### To do
Every record is to be duplicated exactly as it reads, without its images.

BEGIN Task data

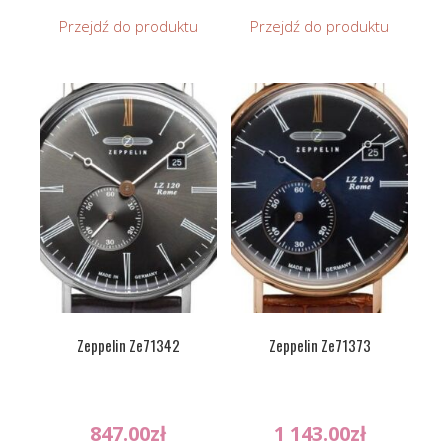
Przejdź do produktu
Przejdź do produktu
Zeppelin Ze71342
Zeppelin Ze71373
847.00
zł
1 143.00
zł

END Task data

### Problem solution
Przejdź do produktu
Przejdź do produktu
Zeppelin Ze71342
Zeppelin Ze71373
847.00
zł
1 143.00
zł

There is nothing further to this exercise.